▸ **TASK ITEM**
Report every line from the following entries that contains the string "name".

▸ **DATA EXCERPTS**

◇ ◇ ◇ ◇ ◇ ◇ ◇

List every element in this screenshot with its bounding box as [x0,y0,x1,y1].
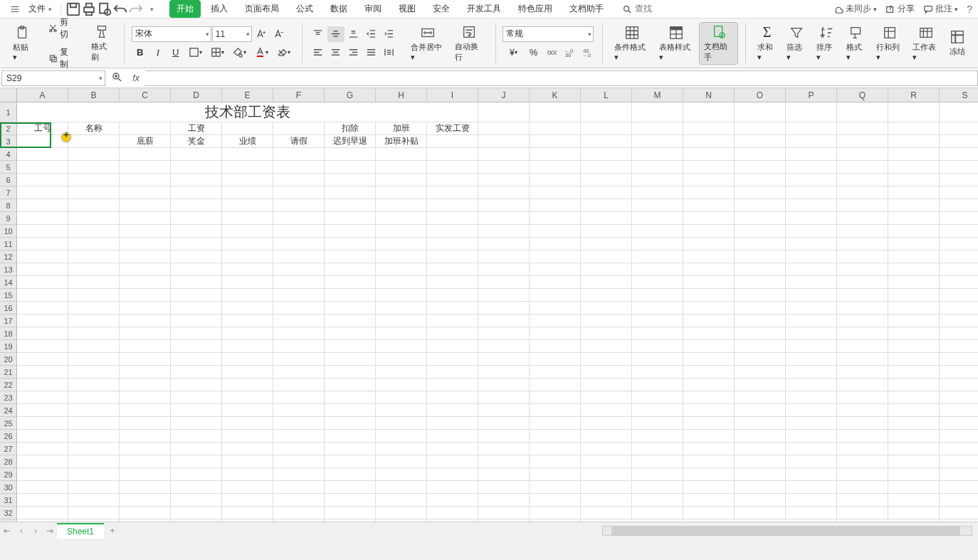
row-header-5[interactable]: 5 [0,161,17,174]
increase-decimal-icon[interactable]: ←.0.00 [560,45,577,60]
conditional-format-button[interactable]: 条件格式 ▾ [610,23,653,63]
header-cell[interactable]: 业绩 [222,135,273,148]
col-header-E[interactable]: E [222,88,273,102]
col-header-G[interactable]: G [325,88,376,102]
font-name-select[interactable]: 宋体▾ [132,26,211,42]
col-header-H[interactable]: H [376,88,427,102]
decrease-indent-icon[interactable] [363,26,380,42]
row-header-3[interactable]: 3 [0,135,17,148]
merge-center-button[interactable]: 合并居中 ▾ [406,23,450,63]
row-header-25[interactable]: 25 [0,417,17,430]
row-header-17[interactable]: 17 [0,315,17,327]
col-header-B[interactable]: B [68,88,120,102]
col-header-J[interactable]: J [478,88,530,102]
decrease-decimal-icon[interactable]: .00→.0 [578,45,595,60]
title-cell[interactable]: 技术部工资表 [17,102,478,122]
italic-icon[interactable]: I [149,45,167,60]
tab-devtools[interactable]: 开发工具 [460,0,508,18]
tab-nav-first-icon[interactable]: ⇤ [0,524,14,538]
zoom-icon[interactable] [111,71,122,85]
cut-button[interactable]: 剪切 [46,15,78,42]
row-header-8[interactable]: 8 [0,199,17,212]
tab-review[interactable]: 审阅 [357,0,389,18]
distribute-icon[interactable] [381,45,398,60]
currency-icon[interactable]: ¥▾ [503,45,524,60]
row-header-2[interactable]: 2 [0,122,17,135]
tab-formula[interactable]: 公式 [289,0,320,18]
print-preview-icon[interactable] [97,1,112,17]
worksheet-button[interactable]: 工作表 ▾ [908,23,944,63]
row-header-6[interactable]: 6 [0,174,17,186]
row-col-button[interactable]: 行和列 ▾ [872,23,908,63]
format-painter-button[interactable]: 格式刷 [87,23,117,64]
col-header-S[interactable]: S [940,88,978,102]
print-icon[interactable] [81,1,97,17]
sort-button[interactable]: AZ排序 ▾ [812,23,841,63]
horizontal-scrollbar[interactable] [602,526,972,536]
font-color-icon[interactable]: ▾ [251,45,273,60]
menu-hamburger[interactable] [6,3,24,16]
format-button[interactable]: 格式 ▾ [842,23,871,63]
justify-icon[interactable] [363,45,380,60]
align-top-icon[interactable] [310,26,327,42]
col-header-L[interactable]: L [581,88,632,102]
wrap-text-button[interactable]: 自动换行 [451,23,488,64]
row-header-27[interactable]: 27 [0,443,17,455]
copy-button[interactable]: 复制 [46,45,78,72]
add-sheet-button[interactable]: + [104,526,121,536]
row-headers[interactable]: 1234567891011121314151617181920212223242… [0,102,17,532]
filter-button[interactable]: 筛选 ▾ [782,23,811,63]
row-header-13[interactable]: 13 [0,263,17,276]
header-cell[interactable]: 扣除 [325,122,376,135]
column-headers[interactable]: ABCDEFGHIJKLMNOPQRS [17,88,978,102]
header-cell[interactable]: 实发工资 [427,122,478,135]
increase-font-icon[interactable] [253,26,270,42]
comma-icon[interactable]: 000 [542,45,559,60]
clear-format-icon[interactable]: ▾ [273,45,295,60]
underline-icon[interactable]: U [167,45,184,60]
col-header-P[interactable]: P [786,88,837,102]
fx-icon[interactable]: fx [127,73,145,83]
tab-start[interactable]: 开始 [169,0,201,18]
col-header-A[interactable]: A [17,88,68,102]
row-header-22[interactable]: 22 [0,379,17,391]
tab-layout[interactable]: 页面布局 [238,0,286,18]
align-middle-icon[interactable] [327,26,345,42]
row-header-11[interactable]: 11 [0,238,17,250]
col-header-O[interactable]: O [735,88,786,102]
table-style-button[interactable]: 表格样式 ▾ [655,23,698,63]
col-header-Q[interactable]: Q [837,88,888,102]
search-box[interactable]: 查找 [618,1,656,16]
col-header-N[interactable]: N [683,88,735,102]
col-header-F[interactable]: F [273,88,325,102]
row-header-23[interactable]: 23 [0,391,17,404]
tab-dochelper[interactable]: 文档助手 [562,0,611,18]
header-cell[interactable]: 加班补贴 [376,135,427,148]
undo-icon[interactable] [112,1,128,17]
row-header-4[interactable]: 4 [0,148,17,161]
row-header-26[interactable]: 26 [0,430,17,443]
header-cell[interactable]: 请假 [273,135,325,148]
row-header-28[interactable]: 28 [0,455,17,468]
name-box[interactable]: S29▾ [1,70,105,86]
doc-helper-button[interactable]: 文档助手 [699,22,737,65]
freeze-button[interactable]: 冻结 [945,28,969,58]
header-cell[interactable]: 底薪 [120,135,171,148]
row-header-14[interactable]: 14 [0,276,17,289]
cell-grid[interactable]: 技术部工资表工号名称工资扣除加班实发工资底薪奖金业绩请假迟到早退加班补贴 [17,102,978,532]
align-right-icon[interactable] [345,45,362,60]
help-button[interactable]: ? [967,4,972,15]
align-bottom-icon[interactable] [345,26,362,42]
border-icon[interactable]: ▾ [185,45,206,60]
col-header-K[interactable]: K [530,88,581,102]
comments-button[interactable]: 批注▾ [923,3,958,15]
row-header-9[interactable]: 9 [0,212,17,225]
increase-indent-icon[interactable] [381,26,398,42]
sync-status[interactable]: 未同步▾ [834,3,877,15]
tab-nav-prev-icon[interactable]: ‹ [14,524,28,538]
number-format-select[interactable]: 常规▾ [503,26,594,42]
header-cell[interactable]: 名称 [68,122,120,135]
tab-security[interactable]: 安全 [426,0,457,18]
file-menu[interactable]: 文件▾ [24,1,56,16]
row-header-30[interactable]: 30 [0,481,17,494]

◇ ◇ ◇ ◇ ◇ ◇ ◇

▸ **RESULT OF THE TASK**
font-name-select[interactable]: 宋体▾ [132,26,211,42]
name-box[interactable]: S29▾ [1,70,105,86]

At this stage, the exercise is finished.